(Records excerpted from a collection)
▼

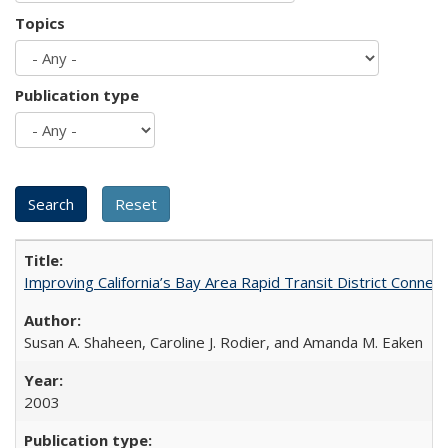
Topics
Publication type
Improving California’s Bay Area Rapid Transit District Conn
Susan A. Shaheen, Caroline J. Rodier, and Amanda M. Eaken
2003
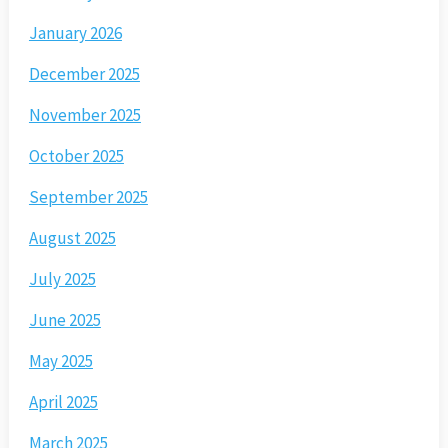
January 2026
December 2025
November 2025
October 2025
September 2025
August 2025
July 2025
June 2025
May 2025
April 2025
March 2025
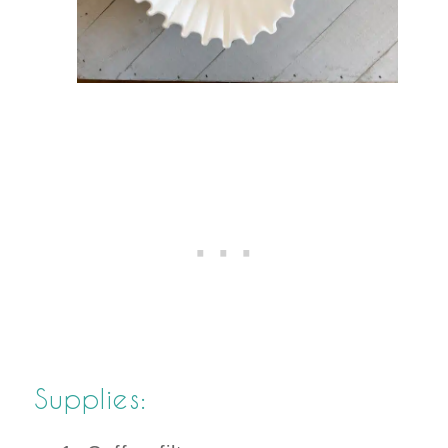
Supplies:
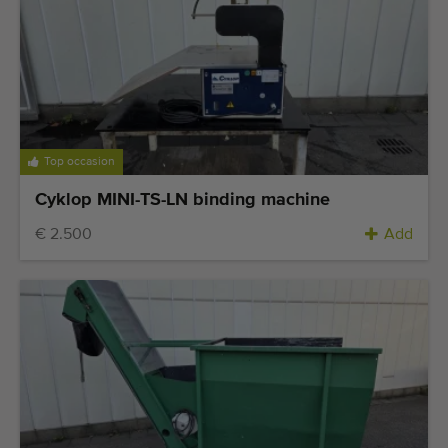
Top occasion
Cyklop MINI-TS-LN binding machine
€ 2.500
Add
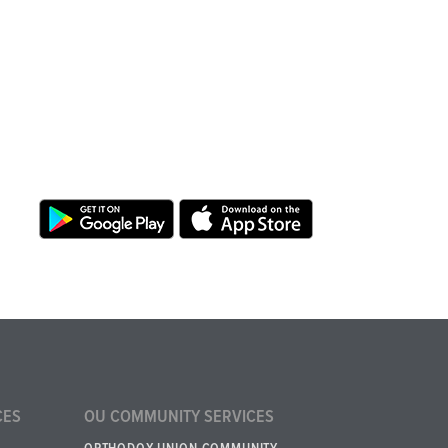
CES
OU COMMUNITY SERVICES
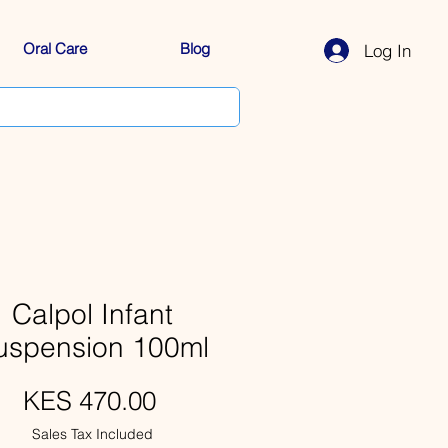
Oral Care
Blog
Log In
Calpol Infant
uspension 100ml
Price
KES 470.00
Sales Tax Included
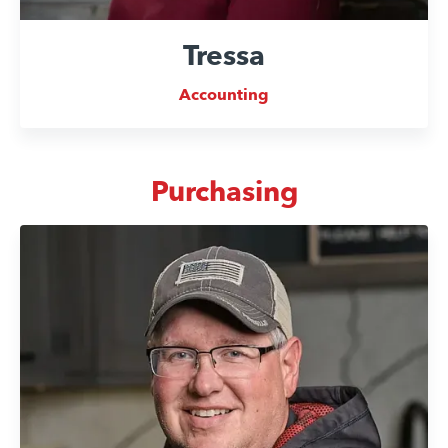
Tressa
Accounting
Purchasing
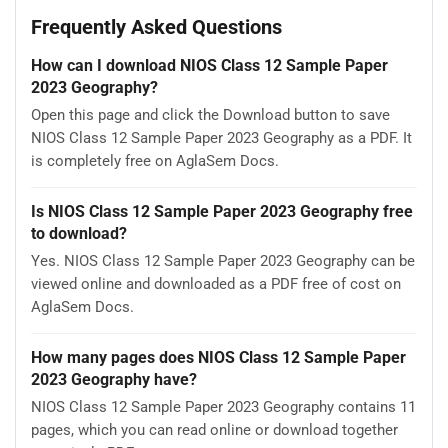
Frequently Asked Questions
How can I download NIOS Class 12 Sample Paper
2023 Geography?
Open this page and click the Download button to save
NIOS Class 12 Sample Paper 2023 Geography as a PDF. It
is completely free on AglaSem Docs.
Is NIOS Class 12 Sample Paper 2023 Geography free
to download?
Yes. NIOS Class 12 Sample Paper 2023 Geography can be
viewed online and downloaded as a PDF free of cost on
AglaSem Docs.
How many pages does NIOS Class 12 Sample Paper
2023 Geography have?
NIOS Class 12 Sample Paper 2023 Geography contains 11
pages, which you can read online or download together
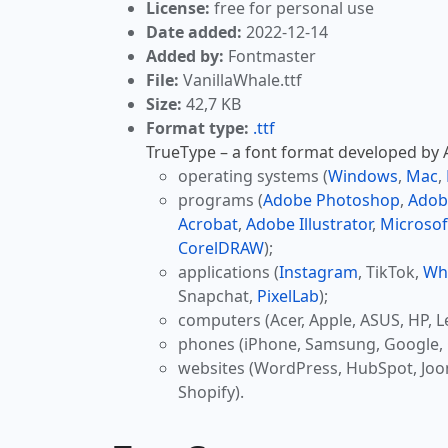
License:
free for personal use
Date added:
2022-12-14
Added by:
Fontmaster
File:
VanillaWhale.ttf
Size:
42,7 KB
Format type:
.ttf
TrueType – a font format developed by Ap
operating systems (
Windows
,
Mac
,
programs (
Adobe Photoshop
,
Adob
Acrobat
,
Adobe Illustrator
,
Microsof
CorelDRAW
);
applications (
Instagram
, TikTok,
Wh
Snapchat,
PixelLab
);
computers (Acer, Apple, ASUS, HP, L
phones (iPhone, Samsung, Google, 
websites (WordPress, HubSpot, Jo
Shopify).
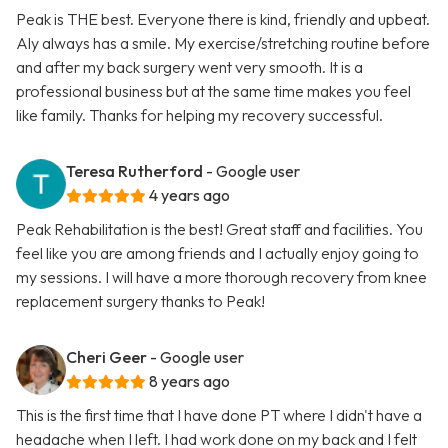
Peak is THE best. Everyone there is kind, friendly and upbeat.
Aly always has a smile. My exercise/stretching routine before
and after my back surgery went very smooth. It is a
professional business but at the same time makes you feel
like family. Thanks for helping my recovery successful.
Teresa Rutherford
- Google user
4 years ago
Peak Rehabilitation is the best! Great staff and facilities. You
feel like you are among friends and I actually enjoy going to
my sessions. I will have a more thorough recovery from knee
replacement surgery thanks to Peak!
Cheri Geer
- Google user
8 years ago
This is the first time that I have done PT where I didn't have a
headache when I left. I had work done on my back and I felt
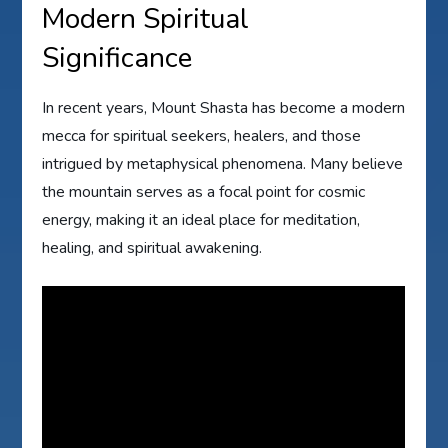
Modern Spiritual
Significance
In recent years, Mount Shasta has become a modern
mecca for spiritual seekers, healers, and those
intrigued by metaphysical phenomena. Many believe
the mountain serves as a focal point for cosmic
energy, making it an ideal place for meditation,
healing, and spiritual awakening.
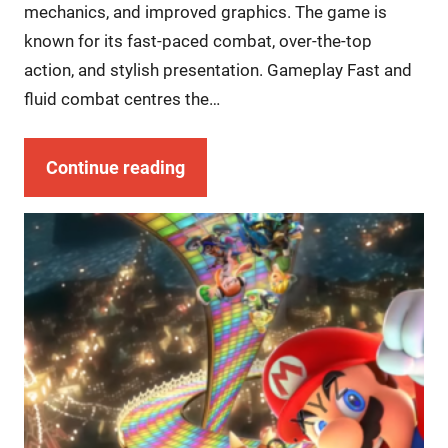
mechanics, and improved graphics. The game is
known for its fast-paced combat, over-the-top
action, and stylish presentation. Gameplay Fast and
fluid combat centres the…
Continue reading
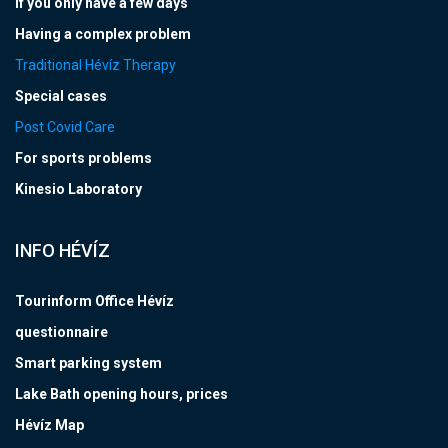
If you only have a few days
Having a complex problem
Traditional Hévíz Therapy
Special cases
Post Covid Care
For sports problems
Kinesio Laboratory
INFO HÉVÍZ
Tourinform Office Hévíz
questionnaire
Smart parking system
Lake Bath opening hours, prices
Hévíz Map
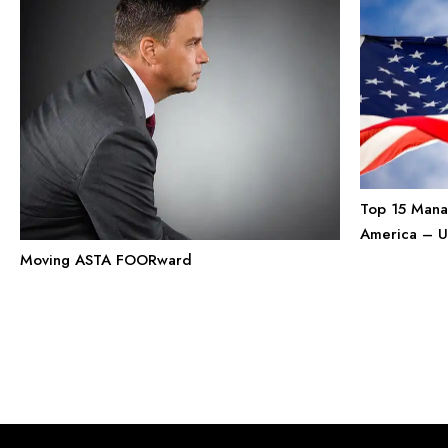
Top 15 Mana
America – Un
Moving ASTA FOORward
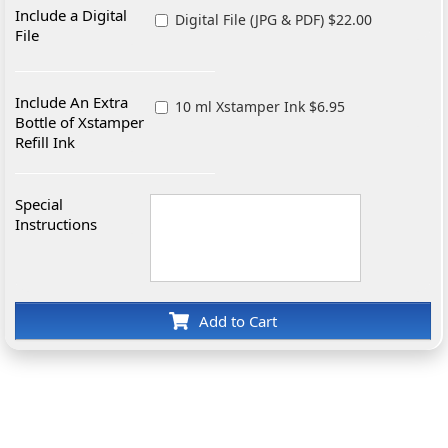
Include a Digital
Digital File (JPG & PDF) $22.00
File
Include An Extra
10 ml Xstamper Ink $6.95
Bottle of Xstamper
Refill Ink
Special
Instructions
Add to Cart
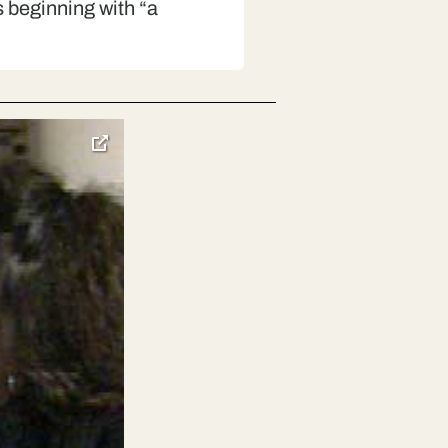
 beginning with “a
toggle
pop-
over
video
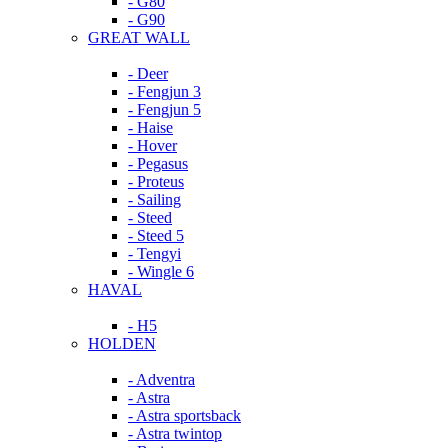
- G80
- G90
GREAT WALL
- Deer
- Fengjun 3
- Fengjun 5
- Haise
- Hover
- Pegasus
- Proteus
- Sailing
- Steed
- Steed 5
- Tengyi
- Wingle 6
HAVAL
- H5
HOLDEN
- Adventra
- Astra
- Astra sportsback
- Astra twintop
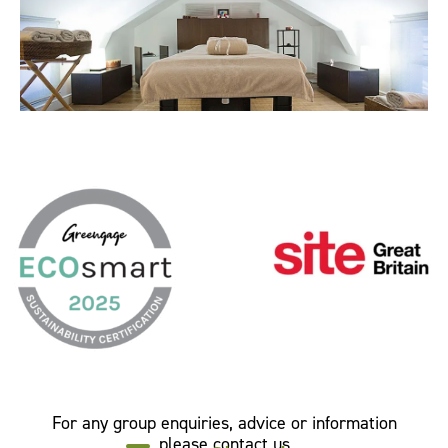
For any group enquiries, advice or information
please contact us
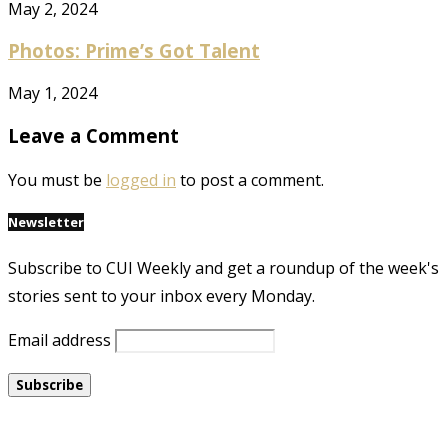
May 2, 2024
Photos: Prime’s Got Talent
May 1, 2024
Leave a Comment
You must be
logged in
to post a comment.
Newsletter
Subscribe to CUI Weekly and get a roundup of the week's
stories sent to your inbox every Monday.
Email address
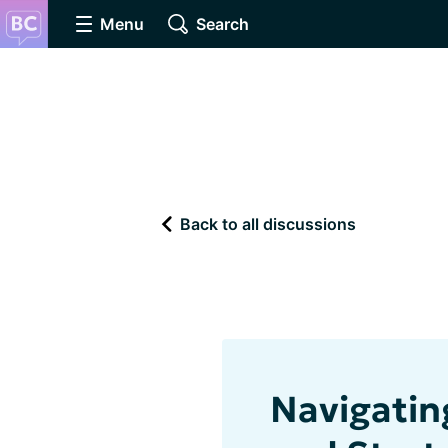
Menu
Search
Back to all discussions
Navigatin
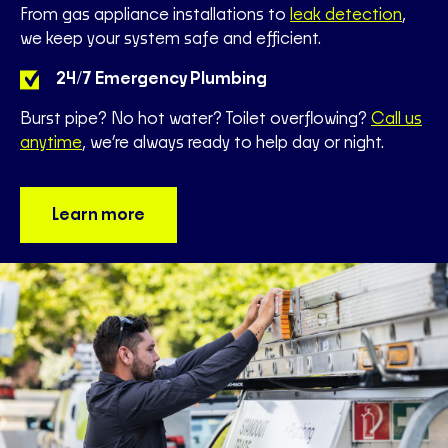
From gas appliance installations to
leak detection
,
we keep your system safe and efficient.
24/7 Emergency Plumbing
Burst pipe? No hot water? Toilet overflowing?
Call us
anytime
, we’re always ready to help day or night.
Learn more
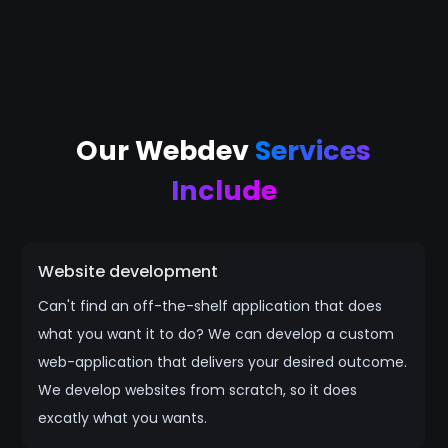
Our Webdev
Services
Include
Website development
Can't find an off-the-shelf application that does
what you want it to do? We can develop a custom
web-application that delivers your desired outcome.
We develop websites from scratch, so it does
excatly what you wants.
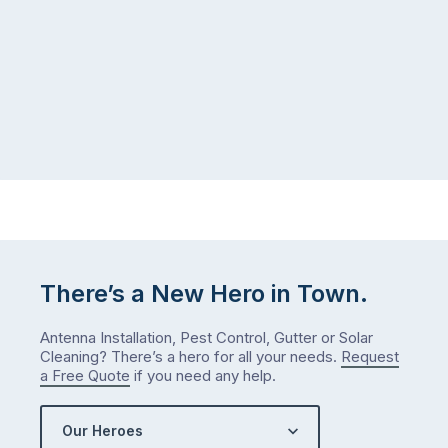
There’s a New Hero in Town.
Antenna Installation, Pest Control, Gutter or Solar
Cleaning? There’s a hero for all your needs.
Request
a Free Quote
if you need any help.
Our Heroes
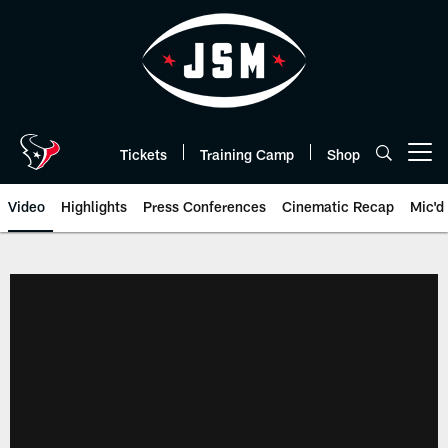
Skip
to
main
content
Tickets
Training Camp
Shop
Open menu button
Video
Highlights
Press Conferences
Cinematic Recap
Mic'd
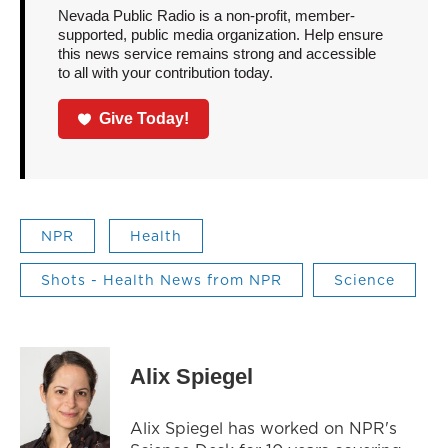
Nevada Public Radio is a non-profit, member-
supported, public media organization. Help ensure
this news service remains strong and accessible
to all with your contribution today.
Give Today!
NPR
Health
Shots - Health News from NPR
Science
Alix Spiegel
Alix Spiegel has worked on NPR's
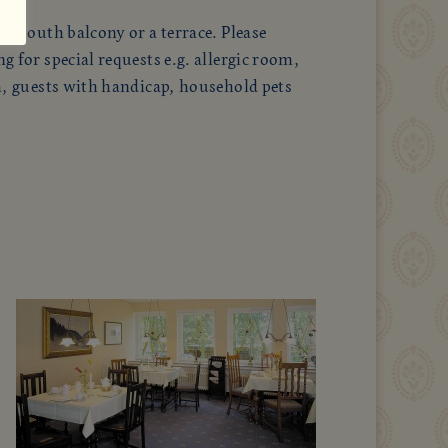
a south balcony or a terrace. Please
 for special requests e.g. allergic room,
h, guests with handicap, household pets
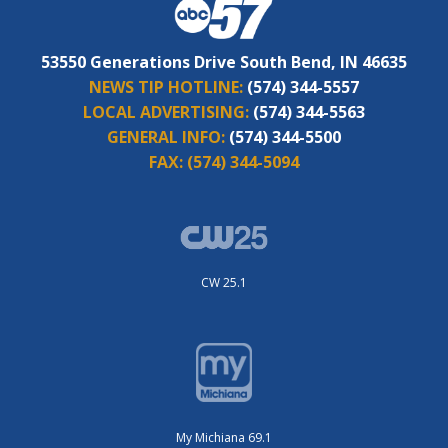
53550 Generations Drive South Bend, IN 46635
NEWS TIP HOTLINE:
(574) 344-5557
LOCAL ADVERTISING:
(574) 344-5563
GENERAL INFO:
(574) 344-5500
FAX:
(574) 344-5094
CW 25.1
My Michiana 69.1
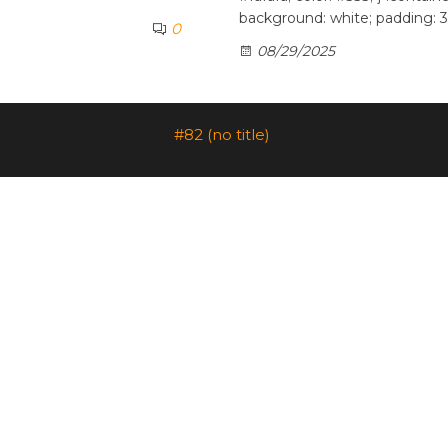
background: white; padding: 3
0
08/29/2025
#82 (no title)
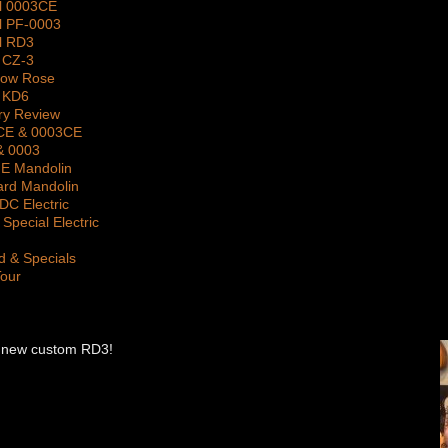
l 0003CE
l PF-0003
l RD3
 CZ-3
gow Rose
 KD6
ry Review
2CE & 0003CE
& 0003
 E Mandolin
ard Mandolin
DC Electric
Special Electric
d & Specials
Tour
 his new custom RD3!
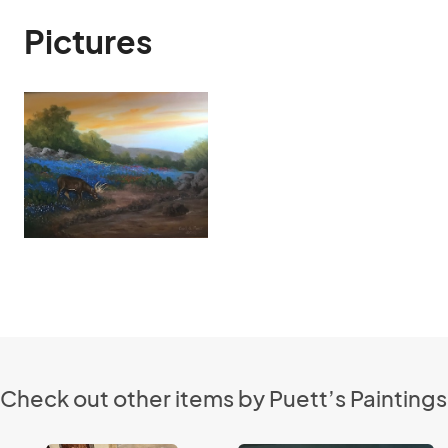
Pictures
Check out other items by Puett’s Paintings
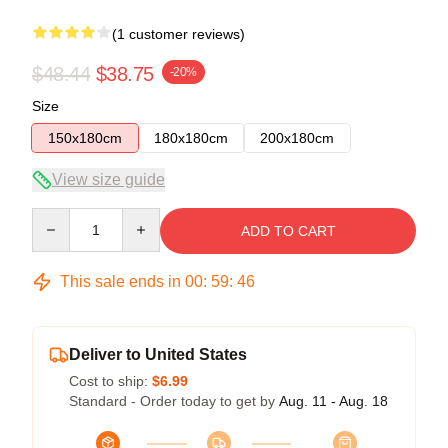
(1 customer reviews)
$48.44
$38.75
-20%
Size
150x180cm
180x180cm
200x180cm
View size guide
Quantity
ADD TO CART
This sale ends in
00
:
59
:
46
Deliver to United States
Cost to ship:
$6.99
Standard - Order today to get by
Aug. 11 - Aug. 18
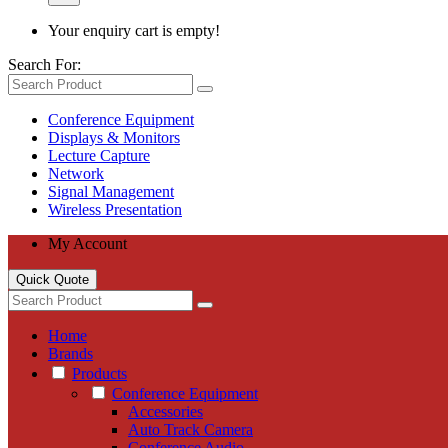
Your enquiry cart is empty!
Search For:
Conference Equipment
Displays & Monitors
Lecture Capture
Network
Signal Management
Wireless Presentation
My Account
Quick Quote
Home
Brands
Products
Conference Equipment
Accessories
Auto Track Camera
Conference Audio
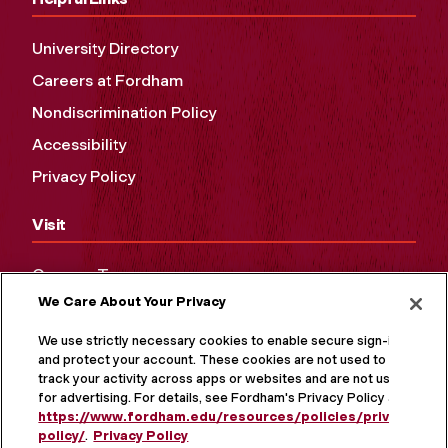
University Directory
Careers at Fordham
Nondiscrimination Policy
Accessibility
Privacy Policy
Visit
Campus Tours
We Care About Your Privacy
Maps and Directions
Virtual Tour
We use strictly necessary cookies to enable secure sign-in
and protect your account. These cookies are not used to
track your activity across apps or websites and are not used
for advertising. For details, see Fordham's Privacy Policy at
https://www.fordham.edu/resources/policies/privacy-
policy/
.
Privacy Policy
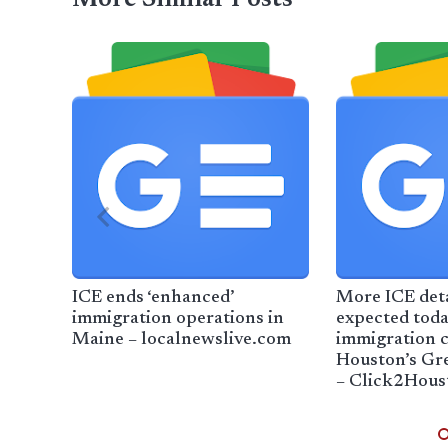
ICE ends ‘enhanced’
More ICE det
immigration operations in
expected toda
Maine – localnewslive.com
immigration c
Houston’s Gr
– Click2Hous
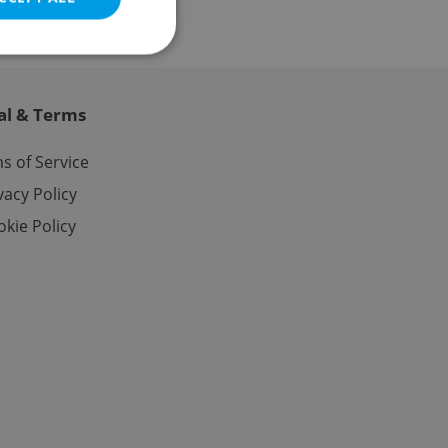
al & Terms
e website cannot be
s of Service
vacy Policy
kie Policy
eal estate
state agency profile
 to provide full
te positions to end
s not repeatedly
cord of user votes
ensure the correct
ensure best practices
ob advertisers of a
is is necessary to
anding presence and
atedly triggered on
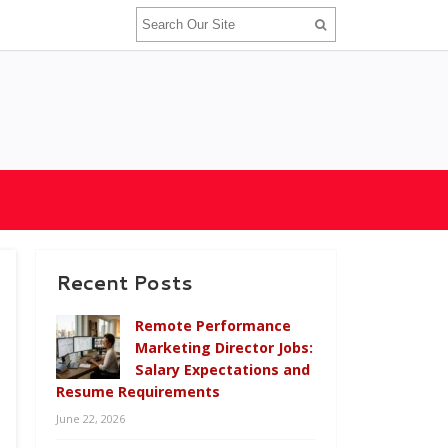
Recent Posts
Remote Performance
Marketing Director Jobs:
Salary Expectations and
Resume Requirements
June 22, 2026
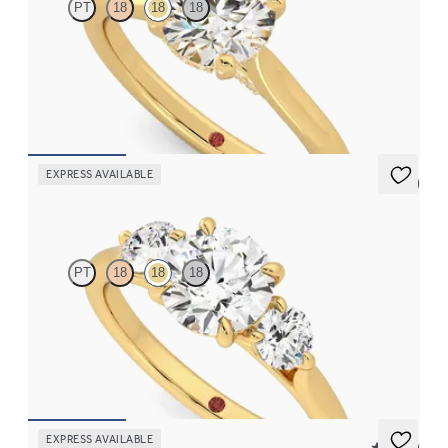
PT
18
18
18
Round diamond four-claw solitaire and pavé diamond gallery
engagement ring
FROM
$1,830
EXPRESS AVAILABLE
5 (3)
Tranquility
PT
18
18
18
Round center and side diamond trilogy engagement ring set in
18K yellow gold
FROM
$2,985
EXPRESS AVAILABLE
5 (21)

▲

What is expected: A clean copy is needed of the lines above from the one with "computers (Acer, Apple, ASUS, HP, L" up to and including the one with "and after my". Please set it down exactly, with no pictures.

Task result:
computers (Acer, Apple, ASUS, HP, L
phones (iPhone, Samsung, Google, 
websites (WordPress, HubSpot, Jo
Shopify).
Peak is THE best. Everyone there is kind, friendly and upbeat.
Aly always has a smile. My exercise/stretching routine before
and after my back surgery went very smooth. It is a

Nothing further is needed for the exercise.